With a dynamic routing protocol, routers learn about the network topology by communicating with other routers. Each router announces its presence, and the routes it has available, to the other routers on the network. Therefore, if you add a new router, or add an additional segment to an existing router, the other routers will hear about the addition and adjust their routing tables accordingly. You don’t have to reconfigure the routers to tell them that the network has changed. Similarly, if you move a network segment, the other routers will hear about the change. You only need to change the configuration of the router (or routers) that connect the segment that moved. This reduces the chance that errors will occur.
The ability to learn about changes to the network’s configuration has implications beyond adding new segments or moving old ones. It also means that the network can adjust to failures. If a network has redundant paths, then a partial network failure appears to the routers as if some segments got moved (they are now reached via alternate paths), and some segments have been removed from the network (they are now unreachable). In short, there’s no real difference between a network failure and a configuration change. Dynamic routing allows the network to continue functioning, perhaps in a degraded fashion, when a partial failure occurs.
And the Disadvantages of Dynamic Routing
I would be a liar if I told you that dynamic routing has no disadvantages. Chief among the disadvantages is an increase in complexity. Communicating information about network topology is not as simple as saying, “Hey, I can reach the following destinations…” Each router participating in the dynamic routing protocol must decide exactly what information to send to other routers; more important, it must attempt to select the best route for reaching other destinations from the candidates it learns about from other routers. In addition, if a router is going to adapt to changes in the network, it must be prepared to remove old or unusable information from its routing table. How it determines what is old or unusable adds to the complexity of the routing protocol.

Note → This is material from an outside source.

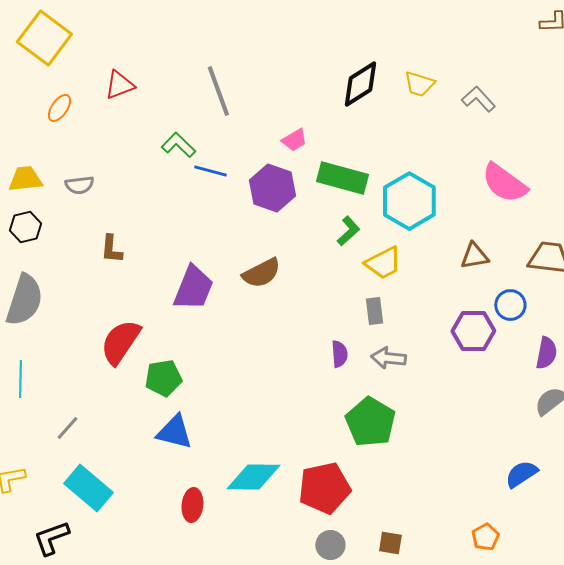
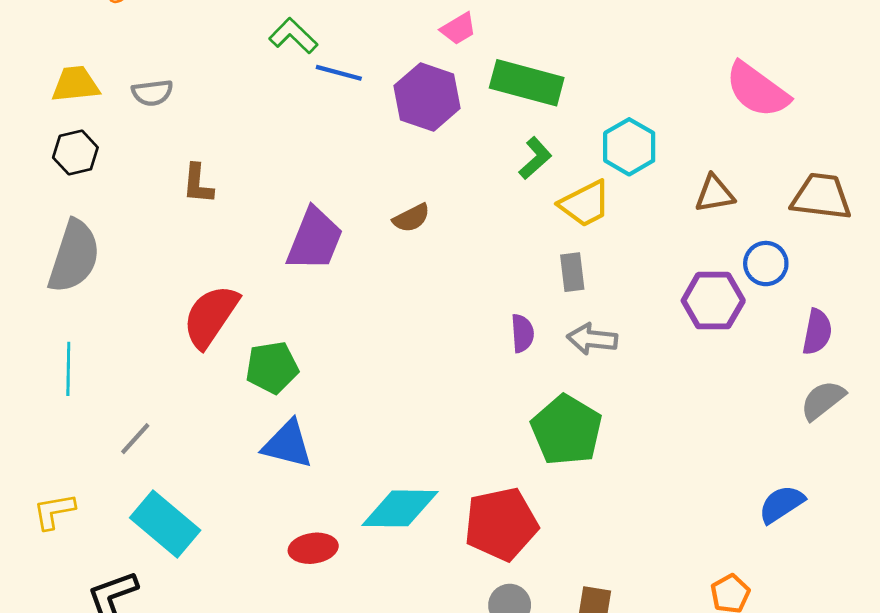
cyan hexagon: (409, 201) -> (629, 147), moved, size x0.7
brown semicircle: (261, 273) -> (411, 218), size x0.7
red ellipse: (192, 505) -> (313, 548), turned 76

Unfortunately, the better a protocol handles the various different situations in a network, the more complex it is likely to be. This complexity tends to lead to errors in the protocol’s implementation, or differences in how vendors interpret the protocol.
In order to communicate information about the topology of the network, routers must periodically send messages to each other using a dynamic routing protocol. These messages must be sent across network segments just like any other packets. But unlike other packets in the network, these packets do not contain any information to or from a user. Instead, they contain information that is only useful to the routers. Thus, from the users’ point of view, these packets are pure overhead. On a low-speed link, these messages can consume much of the available bandwidth, especially if the network is large or unstable.
Finally, some or all of the machines in a network may be unable to speak any dynamic routing protocol, or they may not speak a common protocol. If that is the case, static routing may be your only option.
With all the disadvantages listed of both static and dynamic routing, you may be wondering what the best choice is. Only you can say for sure what is best for your network, but there is a reasonable middle ground that limits the complexity of dynamic routing without sacrificing its scalability. This middle ground is a hybrid scheme, in which part of the network uses static routing and part uses dynamic routing.
Hybrid Routing Schemes
In a hybrid routing scheme, some parts of the network use static routing, and some parts use dynamic routing. Which parts use static or dynamic routing is not important, and many options are possible. One of the most common hybrid schemes is to use static routing on the fringes of the network (what I have called the access networks) and to use dynamic routing in the core and distribution networks. The advantage of using static routing in the access networks is that these networks are where your user machines are typically located; these machines often have little or no support for dynamic routing. Additionally, access networks often have only one or two router attachments, so the burden of configuring static routing is limited. It may even be possible to define nothing more than a default route on these stub networks. Because of the limited connections to these networks, you usually don’t need to reconfigure routing on a stub network when it gets moved to a new place in the network.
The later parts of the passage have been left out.